Several antiemetic guidelines have recommended inclusion of NK-1 RAs within the antiemetic regimen.69 A recent meta-analysis of 38 randomized clinical trials has shown improvement in the complete response rates in the acute, delayed, and overall phases of CINV, when NK-1 RAs such as fosaprepitant, aprepitant, netupitant, and casopitant were part of an antiemetic regimen.23 Recently, IV formulations of rolapitant (IV Varubi; Tesaro, Inc., Waltham, MA, USA) and aprepitant (Cinvanti; Heron Therapeutics, Inc., San Diego, CA, USA) were approved by the US Food and Drug Administration for prevention of CINV.24,25 Improvement in the complete response rates in the acute and delayed phases of CINV were shown by a meta-analysis that focused on the NK-1 RA rolapitant.26 The IV formulation of aprepitant was approved based on data demonstrating its bioequivalence to fosaprepitant, supporting the efficacy of IV aprepitant for the prevention of acute and delayed phases of CINV.25 Extensive clinical trial experience with aprepitant has established its efficacy and safety profile in the context of CINV prophylaxis.27 Consequently, aprepitant and its prodrug fosaprepitant remain the most commonly prescribed NK-1 RAs for CINV (Heron Therapeutics, Inc. data on file, 2016) However, a range of AEs has been observed in patients receiving fosaprepitant, frequently attributed to the synthetic surfactant, polysorbate 80, leading to the inclusion of a warning in its prescribing information regarding the risk of systemic hypersensitivity reactions.11 The incidence of these ISAEs is unclear because of reporting heterogeneity, although they have been reported in up to 42% of patients,19 and an increasing number of AEs with fosaprepitant were reported to the US Food and Drug Administration during 2017.9

HTX-019 is the first polysorbate 80– and synthetic surfactant–free NK-1 RA formulation that delivers aprepitant IV. Results presented here indicate that HTX-019 is bioequivalent to fosaprepitant in terms of plasma aprepitant and appears to be well tolerated. HTX-019 may provide a safer and effective alternative to fosaprepitant for patients with CINV.

Conclusion

HTX-019, a polysorbate 80– and synthetic surfactant–free aprepitant IV formulation, was shown to be generally well tolerated and bioequivalent to commercially available fosaprepitant (Emend IV).
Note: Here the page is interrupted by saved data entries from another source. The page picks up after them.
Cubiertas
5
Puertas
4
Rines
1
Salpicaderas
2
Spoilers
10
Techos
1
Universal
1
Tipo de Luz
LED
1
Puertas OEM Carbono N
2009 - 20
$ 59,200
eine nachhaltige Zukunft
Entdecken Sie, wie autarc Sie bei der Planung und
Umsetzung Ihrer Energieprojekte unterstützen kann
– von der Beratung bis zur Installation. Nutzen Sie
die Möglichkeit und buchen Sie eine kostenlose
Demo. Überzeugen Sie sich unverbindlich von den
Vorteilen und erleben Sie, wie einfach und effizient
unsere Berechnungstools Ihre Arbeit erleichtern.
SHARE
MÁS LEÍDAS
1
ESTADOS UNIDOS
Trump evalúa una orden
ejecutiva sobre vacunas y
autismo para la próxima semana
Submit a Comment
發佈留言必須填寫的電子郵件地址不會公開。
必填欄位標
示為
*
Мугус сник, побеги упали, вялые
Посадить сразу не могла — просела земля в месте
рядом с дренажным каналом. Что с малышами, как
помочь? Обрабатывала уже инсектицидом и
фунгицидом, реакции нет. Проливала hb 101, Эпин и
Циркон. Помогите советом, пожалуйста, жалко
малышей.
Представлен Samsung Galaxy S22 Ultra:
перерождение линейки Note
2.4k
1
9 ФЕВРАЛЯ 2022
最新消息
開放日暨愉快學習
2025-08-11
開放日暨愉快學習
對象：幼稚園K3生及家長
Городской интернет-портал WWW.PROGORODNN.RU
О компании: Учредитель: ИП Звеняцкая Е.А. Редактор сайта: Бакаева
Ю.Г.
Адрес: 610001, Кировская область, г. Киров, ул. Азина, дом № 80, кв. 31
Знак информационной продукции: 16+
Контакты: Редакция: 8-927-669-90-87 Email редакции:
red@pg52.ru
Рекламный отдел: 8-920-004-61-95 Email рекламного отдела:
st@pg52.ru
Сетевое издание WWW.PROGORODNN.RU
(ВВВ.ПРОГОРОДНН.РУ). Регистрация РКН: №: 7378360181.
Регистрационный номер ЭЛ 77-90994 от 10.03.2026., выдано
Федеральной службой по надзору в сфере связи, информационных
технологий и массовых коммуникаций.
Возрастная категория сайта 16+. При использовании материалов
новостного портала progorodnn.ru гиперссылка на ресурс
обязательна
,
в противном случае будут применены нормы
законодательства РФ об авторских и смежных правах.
HTX-019 may provide a safer alternative to fosaprepitant for patients with CINV, without the risk of polysorbate 80 surfactant–associated systemic hypersensitivity and ISAEs.

Acknowledgments

This study was funded by Heron Therapeutics, Inc., Redwood City, CA, USA. Medical writing support was provided by Joanna K Sandilos Rega, PhD, of SciStrategy Communications and funded by Heron Therapeutics, Inc.
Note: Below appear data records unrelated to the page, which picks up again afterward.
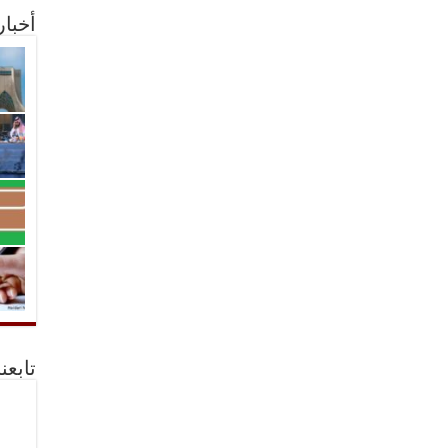
أخبا
تابعن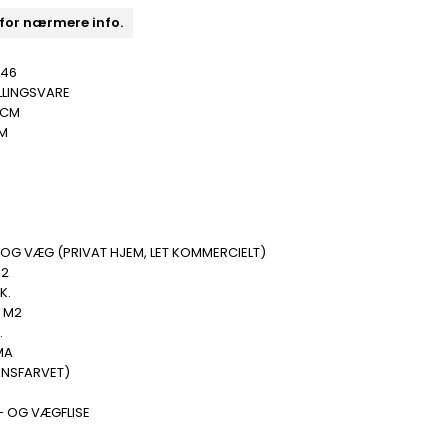
 for nærmere info.
046
LLINGSVARE
 CM
MM
B
OG VÆG (PRIVAT HJEM, LET KOMMERCIELT)
M2
K.
0 M2
.
MA
ENSFARVET)
- OG VÆGFLISE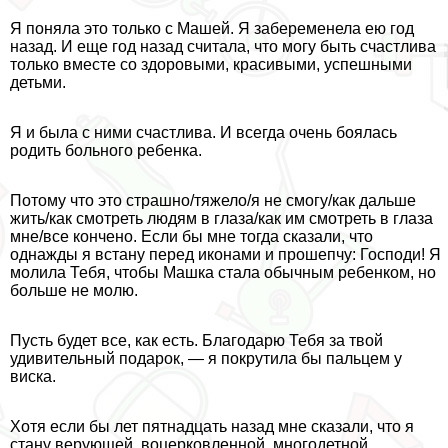
Я поняла это только с Машей. Я забеременела ею год
назад. И еще год назад считала, что могу быть счастлива
только вместе со здоровыми, красивыми, успешными
детьми.
Я и была с ними счастлива. И всегда очень боялась
родить больного ребенка.
Потому что это страшно/тяжело/я не смогу/как дальше
жить/как смотреть людям в глаза/как им смотреть в глаза
мне/все кончено. Если бы мне тогда сказали, что
однажды я встану перед иконами и прошепчу: Господи! Я
молила Тебя, чтобы Машка стала обычным ребенком, но
больше не молю.
Пусть будет все, как есть. Благодарю Тебя за твой
удивительный подарок, — я покрутила бы пальцем у
виска.
Хотя если бы лет пятнадцать назад мне сказали, что я
стану верующей, воцерковленной, многодетной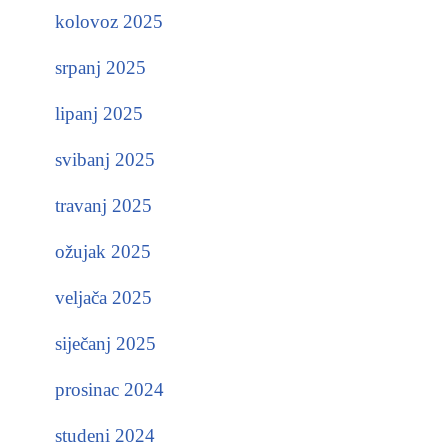
kolovoz 2025
srpanj 2025
lipanj 2025
svibanj 2025
travanj 2025
ožujak 2025
veljača 2025
siječanj 2025
prosinac 2024
studeni 2024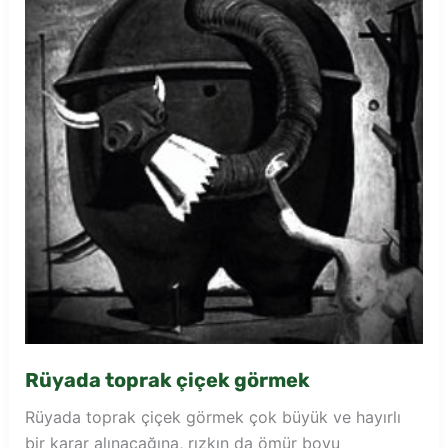
Rüyada toprak çiçek görmek
Rüyada toprak çiçek görmek çok büyük ve hayırlı
bir karar alınacağına, rızkın da ömür boyu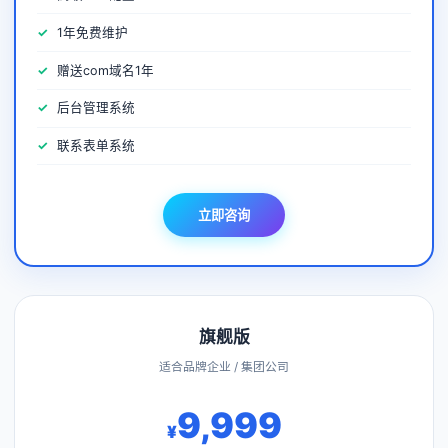
1年免费维护
赠送com域名1年
后台管理系统
联系表单系统
立即咨询
旗舰版
适合品牌企业 / 集团公司
9,999
¥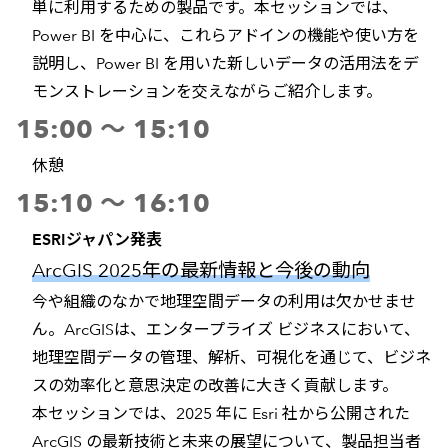
単に利用するための製品です。本セッションでは、
Power BI を中心に、これらアドインの機能や使い方を
説明し、Power BI を用いた新しいデータの活用法をデ
モンストレーションを交えながらご紹介します。
15:00 ～ 15:10
休憩
15:10 ～ 16:10
ESRIジャパン発表
ArcGIS 2025年の最新情報と今後の動向
今や組織のなかで地理空間データの利用は欠かせませ
ん。ArcGISは、エンタープライズ ビジネスにおいて、
地理空間データの管理、解析、可視化を通じて、ビジネ
スの効率化と意思決定の改善に大きく貢献します。
本セッションでは、2025 年に Esri 社から公開された
ArcGIS の最新技術と未来の展望について、製品担当者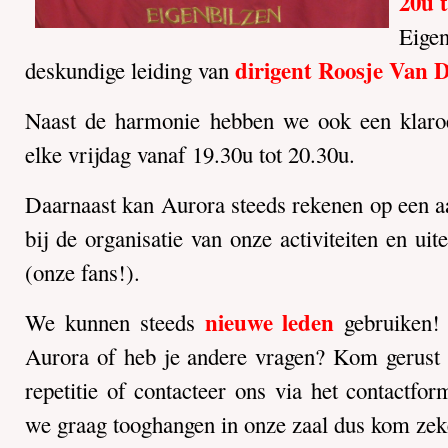
20u 
Eigen
dirigent Roosje Van 
deskundige leiding van
Naast de harmonie hebben we ook een klaroe
elke vrijdag vanaf 19.30u tot 20.30u.
Daarnaast kan Aurora steeds rekenen op een aan
bij de organisatie van onze activiteiten en ui
(onze fans!).
nieuwe leden
We kunnen steeds
gebruiken!
Aurora of heb je andere vragen? Kom gerust e
repetitie of contacteer ons via het contactform
we graag tooghangen in onze zaal dus kom zeke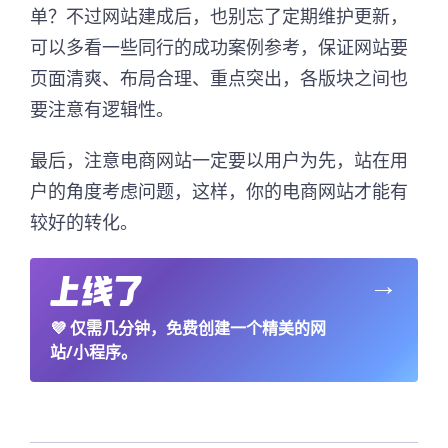
单？不过网站建成后，也别忘了定期维护更新，
可以多看一些同行的成功案例参考，保证网站要
页面清爽、布局合理、重点突出，各版块之间也
要注意有逻辑性。
最后，注意电商网站一定要以用户为先，站在用
户的角度考虑问题，这样，你的电商网站才能有
较好的转化。
→
💜
仅需几分钟，免费创建一个精美的网
站/小程序。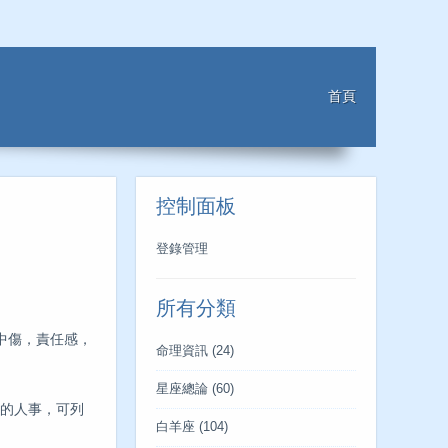
首頁
控制面板
登錄管理
所有分類
中傷，責任感，
命理資訊
(24)
星座總論
(60)
切的人事，可列
白羊座
(104)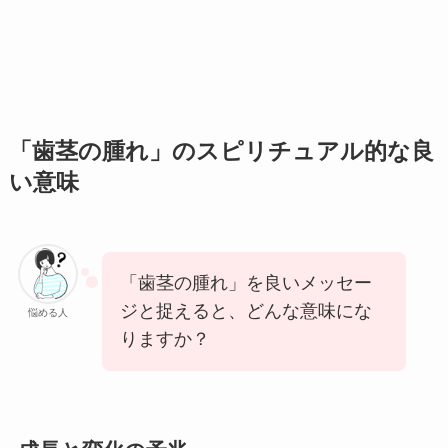
「歯茎の腫れ」のスピリチュアル的な良
い意味
「歯茎の腫れ」を良いメッセー
ジと捉えると、どんな意味にな
悩める人
りますか？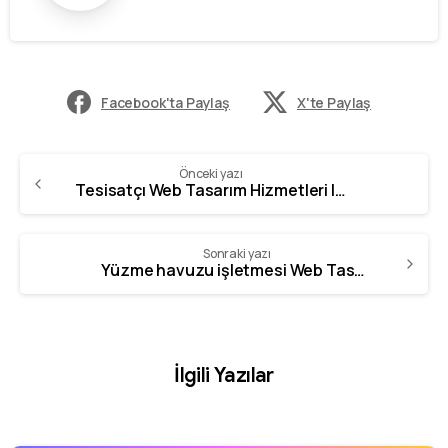
Facebook'ta Paylaş
X'te Paylaş
Önceki yazı
Tesisatçı Web Tasarım Hizmetleri | GZR Ajans – 0342 606 07 21
Sonraki yazı
Yüzme havuzu işletmesi Web Tasarım Hizmetleri | GZR Ajans – 0342 606 07 21
İlgili Yazılar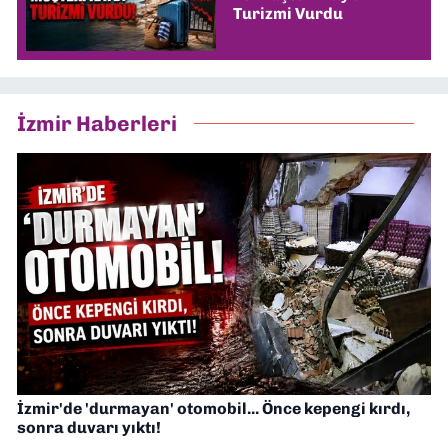
Turizmi Vurdu
İzmir Haberleri
İzmir'de 'durmayan' otomobil... Önce kepengi kırdı,
sonra duvarı yıktı!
This was presented in part as an oral presentation at the 2017 MASCC/ISOO Annual Meeting, June 22–24, Washington, DC, and as a poster at the 2017 Hematology/Oncology Pharmacy Association (HOPA) Annual Conference, March 29–April 1, Anaheim, CA.

Disclosure

TO, MRK, MC, NC, and BQ are Heron Therapeutics, Inc., employees and report stock ownership. TO, NC, and BQ report leadership roles with Heron Therapeutics, Inc. TO reports travel, accommodation, and expenses reimbursed by Heron Therapeutics, Inc. The authors report no other conflicts of interest in this work.